The current active token is (your_token_name).
Check the screenshot below for reference.
How to Generate a Hugging Face Token
- Create an Account: Go to the Hugging Face website and sign up for an account if you don’t already have one.
- Access Settings: After logging in, click on your profile photo in the top right corner and select “Settings.”
- Navigate to Access Tokens: In the settings menu, find and click on the “Access Tokens” tab.
- Generate a New Token: Click the “New token” button, provide a name for your token, and choose a role (either
read
or write
).
- Generate and Copy Token: Click the “Generate a token” button. Your new token will appear; click “Show” to view it and copy it for use in your applications.
- Secure Your Token: Ensure you keep your token secure and do not expose it in public code repositories.
Step 17: Download Model Using Huggingface-CLI
Run the following command to download model using huggingface-cli:
huggingface-cli download Wan-AI/Wan2.1-I2V-14B-720P --local-dir ./Wan2.1-I2V-14B-720P
Step 18: Run the Model with Prompt
Execute the following command to run the model with prompt:
python3 generate.py --task i2v-14B --size 1280*720 --ckpt_dir ./Wan2.1-I2V-14B-720P --image examples/i2v_input.JPG --prompt "A majestic dragon soaring through the sky with fire surrounding it, highly detailed, cinematic shot."
Step 19: Check the Output
Conclusion
Wan2.1-I2V-14B-720P is a powerful image-to-video model that delivers high-quality 720P video generation with smooth motion and detailed visuals. Built with an efficient diffusion transformer architecture, it ensures temporal consistency, making it ideal for tasks like image-to-video transformation, text-to-video, and video editing.

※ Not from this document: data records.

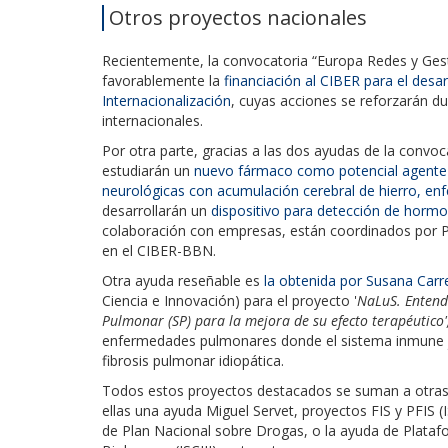
Otros proyectos nacionales
Recientemente, la convocatoria “Europa Redes y Ges
favorablemente la
financiación al CIBER para el desa
Internacionalización
, cuyas acciones se reforzarán 
internacionales.
Por otra parte, gracias a las dos ayudas de la convo
estudiarán un
nuevo fármaco como potencial agente 
neurológicas con acumulación cerebral de hierro, e
desarrollarán un
dispositivo para detección de hormo
colaboración con empresas, están coordinados por Pi
en el CIBER-BBN.
Otra ayuda reseñable es
la obtenida por Susana Carr
Ciencia e Innovación) para el proyecto '
NaLuS. Entendi
Pulmonar (SP) para la mejora de su efecto terapéutico'
enfermedades pulmonares donde el sistema inmune j
fibrosis pulmonar idiopática.
Todos estos proyectos destacados se suman a otras 
ellas una ayuda Miguel Servet, proyectos FIS y PFIS (I
de Plan Nacional sobre Drogas, o la ayuda de Plataf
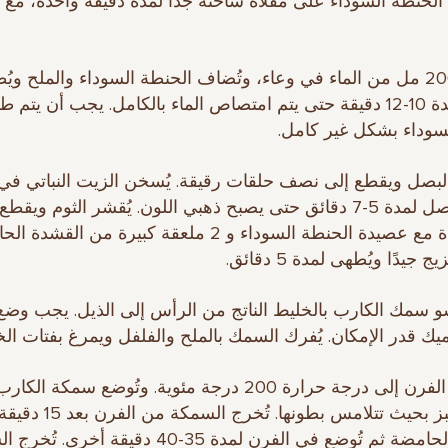
 الحنطة السوداء على مقلاة ساخنة جدًا لمدة دقيقة واحدة، مع 
3. يُغلى 200 مل من الماء في وعاء، وتُضاف الحنطة السوداء والملح وي
المزيج لمدة 10-12 دقيقة حتى يتم امتصاص الماء بالكامل. يجب أن يتم 
سوداء بشكل غير كامل.
البصل ويقطع إلى نصف حلقات رقيقة. يُسخن الزيت النباتي في 
ويُقلّى البصل لمدة 5-7 دقائق حتى يصبح ذهبي اللون. يُقشر الثوم ويق
في المقلاة مع عصيدة الحنطة السوداء و 2 ملعقة كبيرة من القش
 جيدًا ويُطهى لمدة 5 دقائق.
شو سمك الكارب بالخليط الناتج من الرأس إلى الذيل. يجب وض
 قدر الإمكان. يُفرك السمك بالملح والفلفل ويمرغ بفتات الخب
6. يُسخن الفرن إلى درجة حرارة 200 درجة مئوية. وتُوضع سمكة ا
صينية الخبز بحيث تتلامس بطونها. تُ
بالقشدة الحامضة ثم تُوضع في الفرن لمدة 35-40 دقيقة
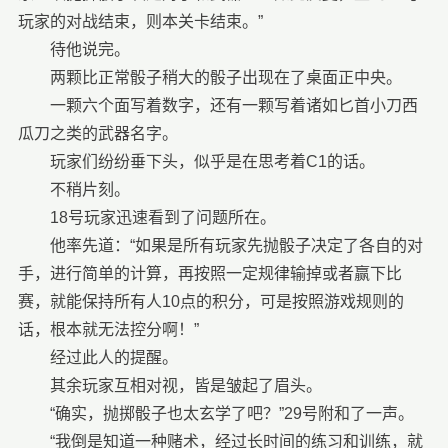
玩家的对战结束，则本关卡结束。”
待他说完。
两颗比正常骰子稍大的骰子出现在了桌面正中央。
一颗六个面写着数字，还有一颗写着诸如匕首小刀西
瓜刀之类的武器名字。
玩家们纷纷垂下头，似乎是在思考着C1的话。
不稍片刻。
18号玩家迅速看到了问题所在。
他率先道：“如果是所有玩家先抛骰子决定了各自的对
手，进行简单的计算，再按照一定规律输掉或者赢下比
赛，就能保持所有人10点的积分，可是按照游戏规则的
话，根本就无法控分啊！”
经过此人的提醒。
其余玩家互相对视，皆是皱起了眉头。
“确实，抛掷骰子也太玄学了吧？”29号附和了一声。
“我倒是知道一种赌术，经过长时间的练习和训练，就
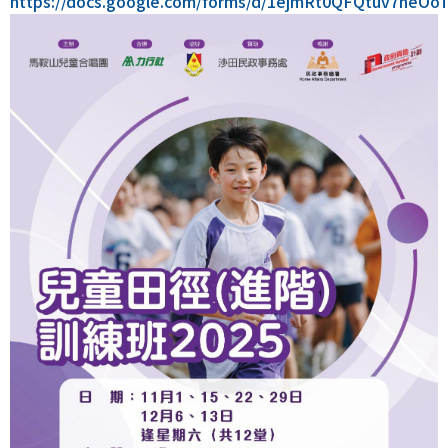
https://docs.google.com/forms/d/1ejmRt0QFQtuv7neO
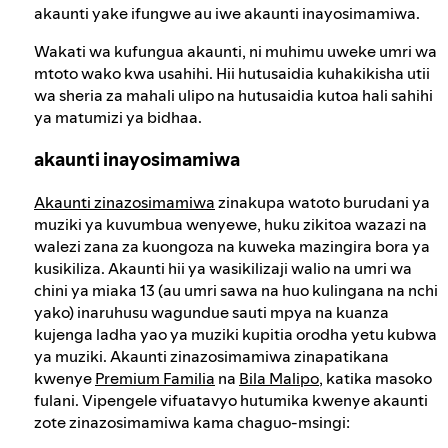
akaunti yake ifungwe au iwe akaunti inayosimamiwa.
Wakati wa kufungua akaunti, ni muhimu uweke umri wa
mtoto wako kwa usahihi. Hii hutusaidia kuhakikisha utii
wa sheria za mahali ulipo na hutusaidia kutoa hali sahihi
ya matumizi ya bidhaa.
akaunti inayosimamiwa
Akaunti zinazosimamiwa
zinakupa watoto burudani ya
muziki ya kuvumbua wenyewe, huku zikitoa wazazi na
walezi zana za kuongoza na kuweka mazingira bora ya
kusikiliza. Akaunti hii ya wasikilizaji walio na umri wa
chini ya miaka 13 (au umri sawa na huo kulingana na nchi
yako) inaruhusu wagundue sauti mpya na kuanza
kujenga ladha yao ya muziki kupitia orodha yetu kubwa
ya muziki. Akaunti zinazosimamiwa zinapatikana
kwenye
Premium Familia
na
Bila Malipo
, katika masoko
fulani. Vipengele vifuatavyo hutumika kwenye akaunti
zote zinazosimamiwa kama chaguo-msingi:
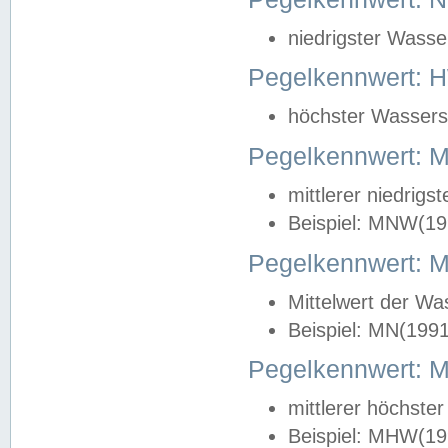
niedrigster Wasse
Pegelkennwert: 
höchster Wasserst
Pegelkennwert:
mittlerer niedrig
Beispiel: MNW(19
Pegelkennwert: 
Mittelwert der Wa
Beispiel: MN(199
Pegelkennwert:
mittlerer höchste
Beispiel: MHW(19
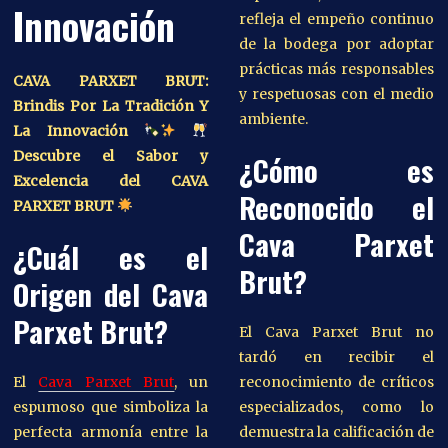
Innovación
refleja el empeño continuo
de la bodega por adoptar
prácticas más responsables
CAVA PARXET BRUT:
y respetuosas con el medio
Brindis Por La Tradición Y
ambiente.
La Innovación
Descubre el Sabor y
¿Cómo es
Excelencia del CAVA
Reconocido el
PARXET BRUT
Cava Parxet
¿Cuál es el
Brut?
Origen del Cava
Parxet Brut?
El Cava Parxet Brut no
tardó en recibir el
El
Cava Parxet Brut
, un
reconocimiento de críticos
espumoso que simboliza la
especializados, como lo
perfecta armonía entre la
demuestra la calificación de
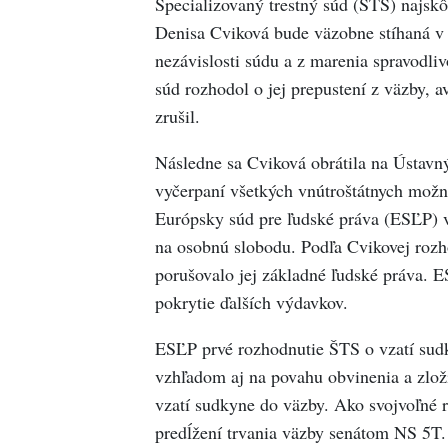
Špecializovaný trestný súd (ŠTS) najsk
Denisa Cviková bude väzobne stíhaná v s
nezávislosti súdu a z marenia spravodliv
súd rozhodol o jej prepustení z väzby, 
zrušil.
Následne sa Cviková obrátila na Ústavný
vyčerpaní všetkých vnútroštátnych možno
Európsky súd pre ľudské práva (ESĽP) v 
na osobnú slobodu. Podľa Cvikovej rozho
porušovalo jej základné ľudské práva. E
pokrytie ďalších výdavkov.
ESĽP prvé rozhodnutie ŠTS o vzatí sudk
vzhľadom aj na povahu obvinenia a zloži
vzatí sudkyne do väzby. Ako svojvoľné 
predĺžení trvania väzby senátom NS 5T.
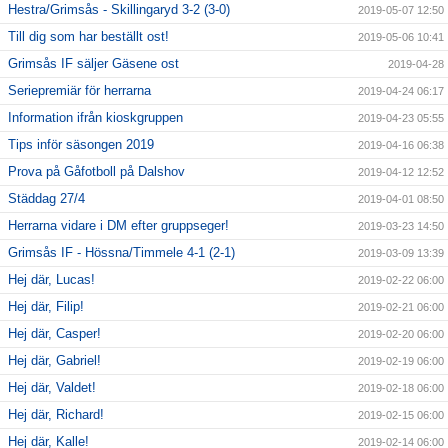
Hestra/Grimsås - Skillingaryd 3-2 (3-0)
2019-05-07 12:50
Till dig som har beställt ost!
2019-05-06 10:41
Grimsås IF säljer Gäsene ost
2019-04-28
Seriepremiär för herrarna
2019-04-24 06:17
Information ifrån kioskgruppen
2019-04-23 05:55
Tips inför säsongen 2019
2019-04-16 06:38
Prova på Gåfotboll på Dalshov
2019-04-12 12:52
Städdag 27/4
2019-04-01 08:50
Herrarna vidare i DM efter gruppseger!
2019-03-23 14:50
Grimsås IF - Hössna/Timmele 4-1 (2-1)
2019-03-09 13:39
Hej där, Lucas!
2019-02-22 06:00
Hej där, Filip!
2019-02-21 06:00
Hej där, Casper!
2019-02-20 06:00
Hej där, Gabriel!
2019-02-19 06:00
Hej där, Valdet!
2019-02-18 06:00
Hej där, Richard!
2019-02-15 06:00
Hej där, Kalle!
2019-02-14 06:00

This guide provided a step-by-step process to install and run the model on a GPU-powered virtual machine, ensuring optimal performance across different hardware configurations. By following these instructions, users can seamlessly integrate Wan2.1-I2V-14B-720P into their creative workflows, whether for digital content production, animation, or media applications.
With its state-of-the-art video generation capabilities, Wan2.1-I2V-14B-720P stands as a versatile and scalable solution for anyone looking to create visually compelling and high-resolution animated content with ease.